After two days of looking, I found the cross country ski venue from the 1984 Olympics. It was not easy, requiring at least a bronze to silver medal level effort in the detective work department.
A combination of no maps or signs, a big language barrier (almost no one I have encountered here speaks English or any other European language), and a local lack of interest in cross country skiing all conspired to keep the location top secret. Basically they could not have hidden it any better from visitors if they wanted to.
My quest began with asking various people in Sarajevo where the CROSS COUNTRY (emphasis added) ski venue was. Invariably they would hear the word “ski” and say “Jahorina”. That’s the downhill venue where I am staying. “No, no. The CROSS COUNTRY ski area.” “Jahorina.”
After running through that drill a few times, I asked people at Jahorina. They said “not here” but provided little additional info. One person said to go down the road and “go left”. Yesterday was the day I “went left”, but after following a winding road for about 20 miles down into Sarajevo (past the artillery sites I photographed), it was clear that wasn’t the right way.

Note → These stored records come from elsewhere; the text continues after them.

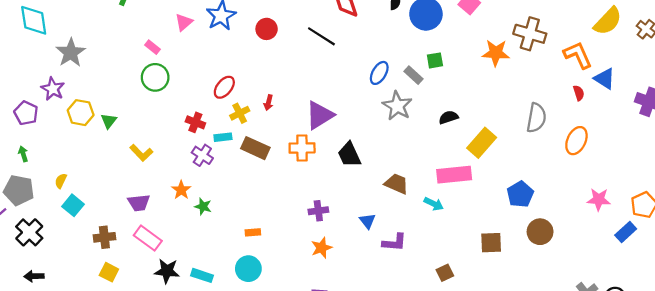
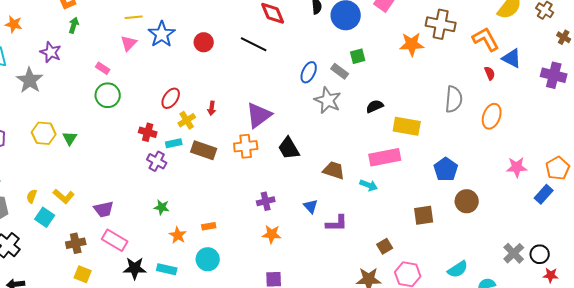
purple star: (53, 89) -> (51, 52), moved
yellow rectangle: (482, 143) -> (407, 126), turned 64
yellow L-shape: (141, 153) -> (64, 196), moved
orange star: (181, 190) -> (178, 235), moved
orange star: (322, 248) -> (272, 234), turned 30

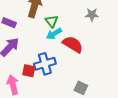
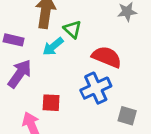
cyan arrow: (54, 34) -> (53, 46), moved
blue cross: (45, 64) -> (96, 88), moved

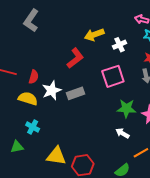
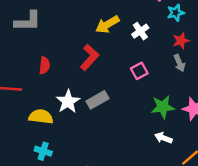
gray L-shape: (31, 21) -> (28, 21), turned -115
pink square: (113, 76) -> (139, 71), size x0.6
red semicircle: (34, 77) -> (45, 65), moved
cyan cross: (33, 127) -> (43, 151), moved

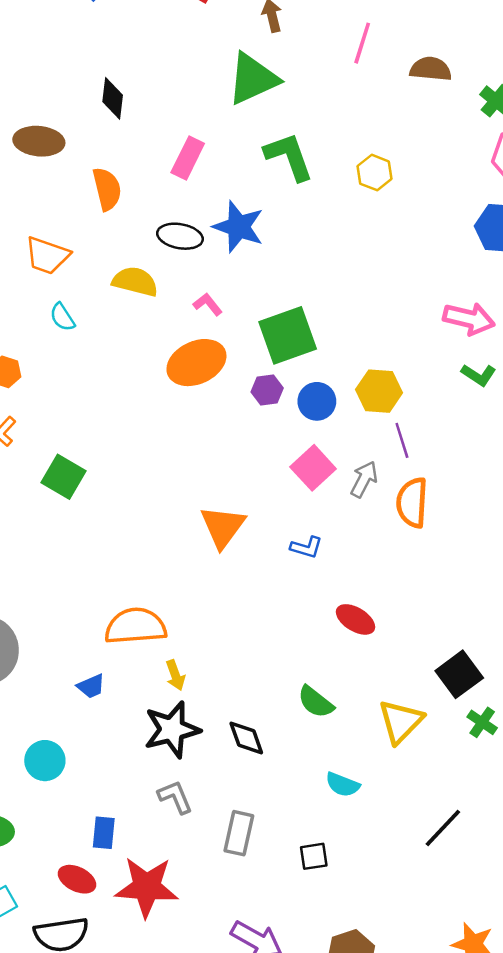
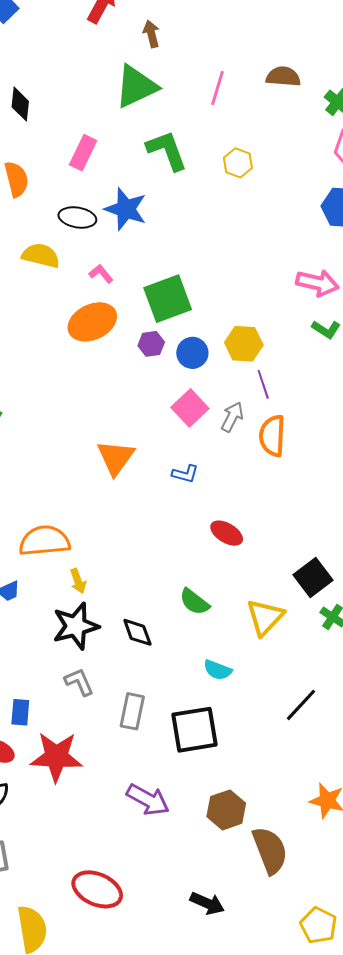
pink line: (362, 43) -> (217, 88), moved
black square: (314, 856) -> (194, 730), size x2.0

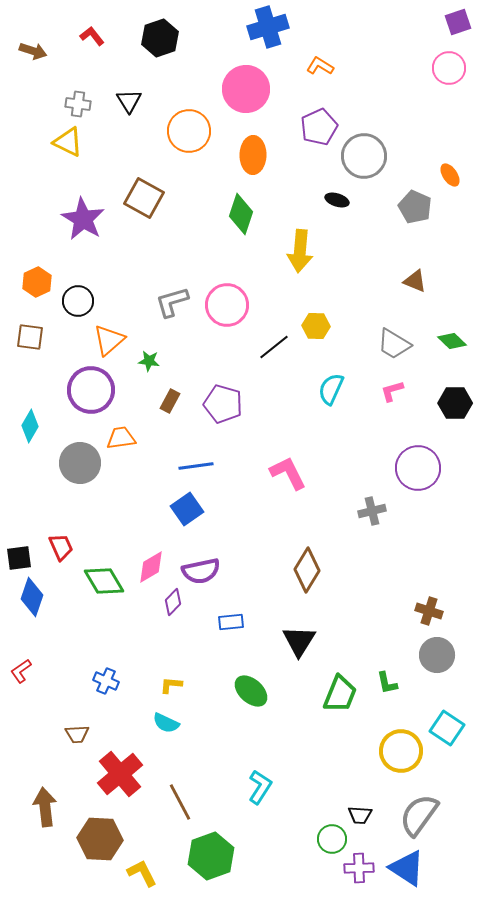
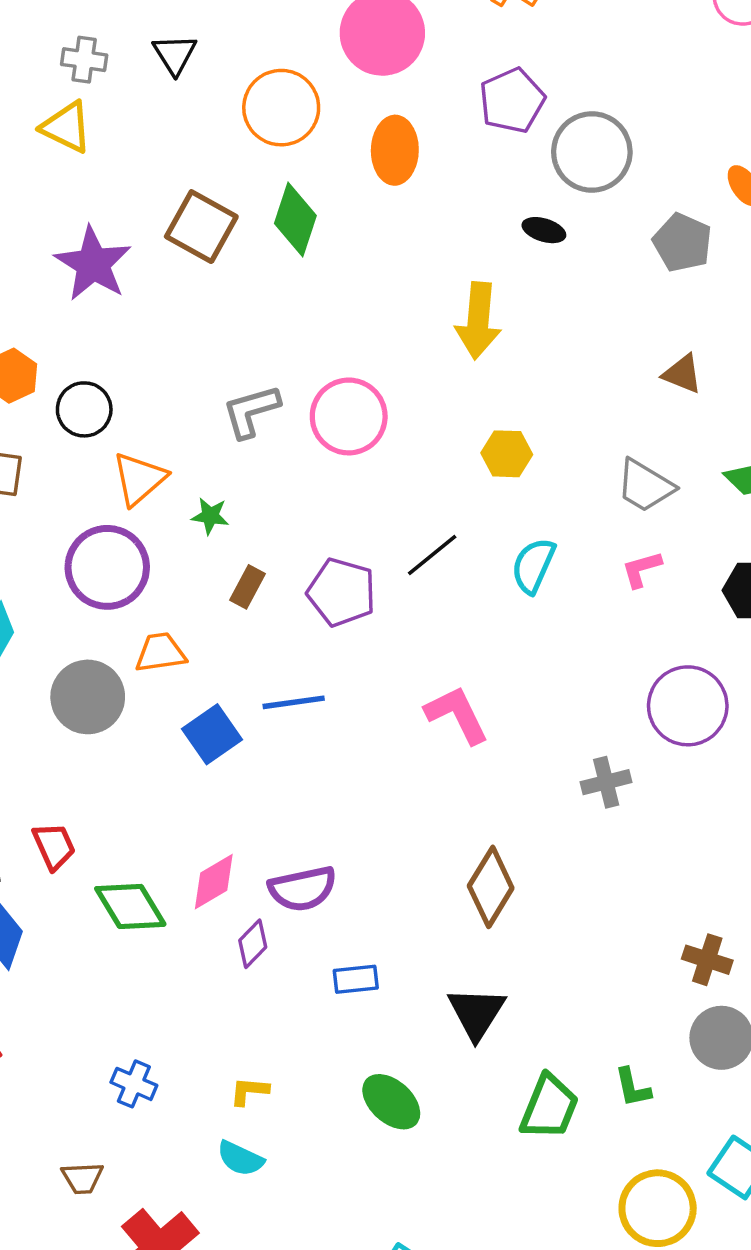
green diamond: (241, 214) -> (295, 219), moved
black line: (274, 347) -> (432, 555), moved
blue square: (187, 509) -> (212, 734), moved

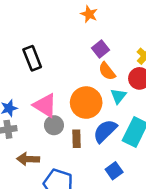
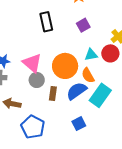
black rectangle: (32, 58) -> (46, 22), moved
orange semicircle: (107, 71) -> (88, 75), moved
cyan triangle: (118, 96) -> (91, 55), moved, turned 32

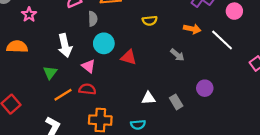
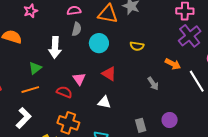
gray semicircle: (93, 19) -> (77, 29), moved
cyan circle: (104, 43) -> (99, 43), moved
pink triangle: (88, 66) -> (79, 79), moved
orange line: (63, 95) -> (30, 90), moved
white triangle: (148, 98) -> (104, 102), moved

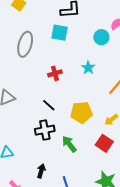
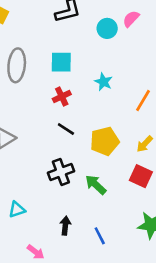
cyan square: (60, 33) -> (61, 62), moved
cyan circle: (101, 37) -> (107, 28), moved
black line: (49, 105) -> (66, 129), moved

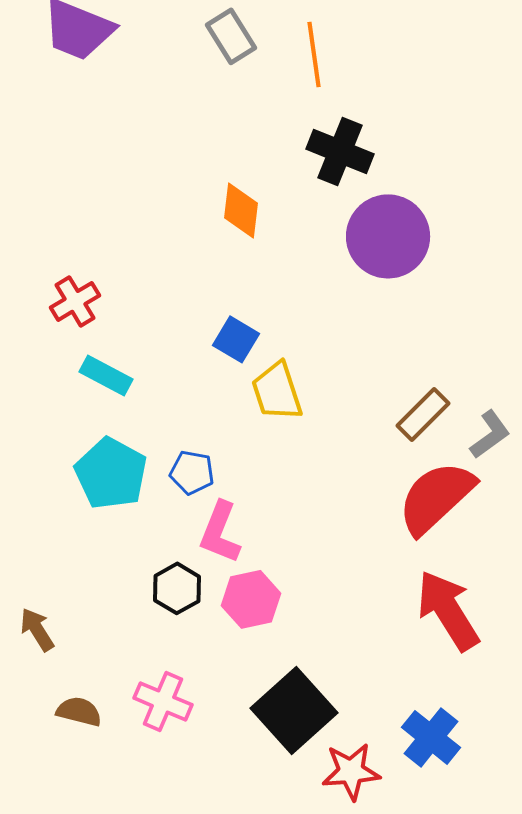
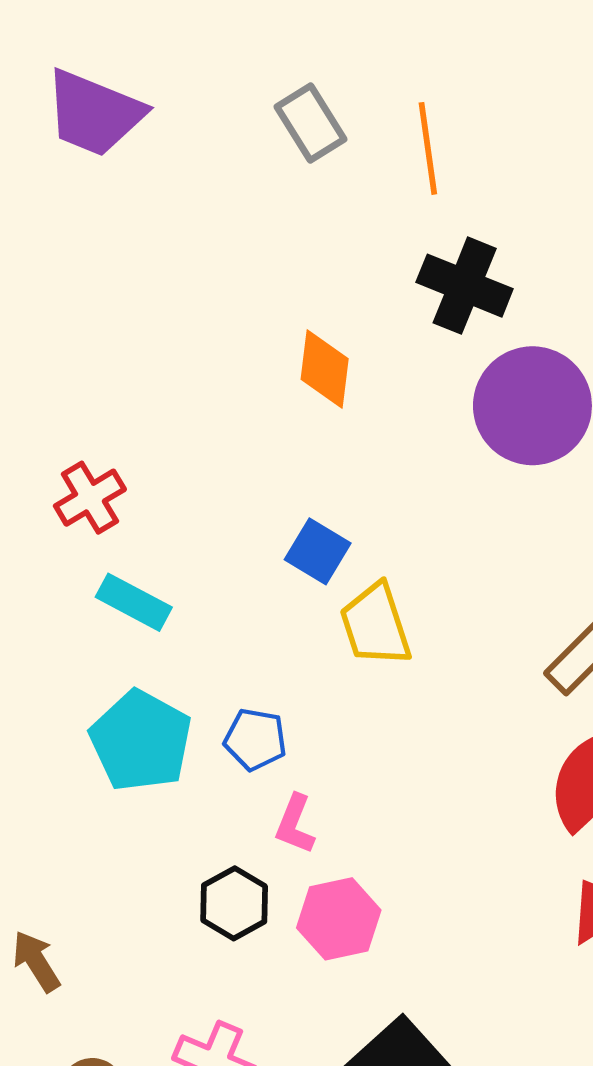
pink L-shape: (220, 532) -> (295, 824), size x0.7

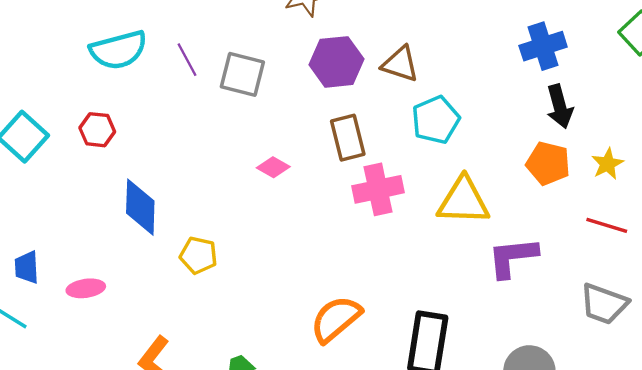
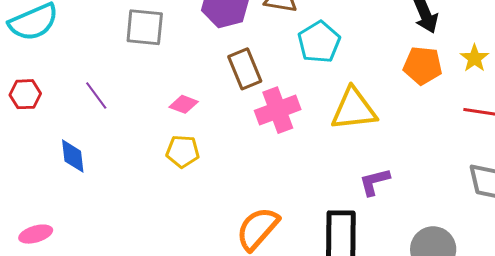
purple line: (187, 60) -> (96, 95), moved
blue diamond: (140, 207) -> (73, 156), size x0.7
yellow pentagon: (198, 255) -> (183, 151), moved
purple L-shape: (513, 257) -> (374, 182), moved, size x0.7

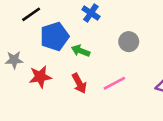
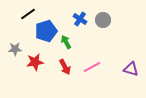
blue cross: (91, 13) -> (80, 19), moved
gray circle: (129, 42) -> (103, 20), moved
green arrow: (81, 51) -> (66, 42), turned 40

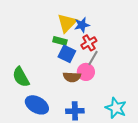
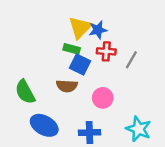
red cross: (89, 43) -> (106, 51), turned 35
gray line: (93, 58) -> (131, 60), moved
pink circle: (86, 72) -> (103, 98), moved
brown semicircle: (72, 77) -> (67, 86), moved

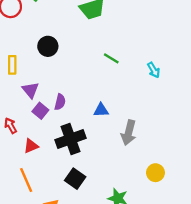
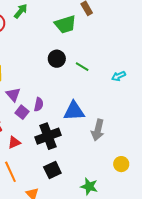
black circle: (48, 46) -> (57, 59), moved
cyan arrow: (154, 70) -> (119, 76), turned 96
blue triangle: (101, 110) -> (74, 111), size x1.6
black square: (75, 179) -> (52, 170), turned 30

Today I set off on another road heading for the men’s downhill ski venue, Bjelašnica. Surely someone in the lodge would know. Again the language bloc was almost total. I had to do some physical miming of what cross country skiing was, and still I had the feeling that they had no idea what I was talking about. A few people were consulted. But none of them knew. It later turned out that the cross country skiing venue was about three miles from the lodge.
I set off again in the car, continuing my circuit heading west through the mountains south of Sarajevo. I knew it had to be there. The lack of signage was frustrating. And then a completely unmarked but plowed road appeared on the left. Aha. I turned down it and found a small sign that had the Olympic symbol on it. Bingo.
Funny enough, when I pulled up to the youth hostel that is now the only building on the location, the person there did not know if this was the venue. She referred me to someone outside in the ski rental shack. Again no English. At this point I was reduced to just saying the word “Olympics” and pointing down to the ground. Here? Nothing. “Olympics. Olympics.” Nope. “Olimpija.” I improvised a Slavic accent. Aha. That got something. “Yes.” And she motioned down the road. “Not here?” Again, about a 20% level of confidence that a) she understood what I was asking and b) I understood what she answered.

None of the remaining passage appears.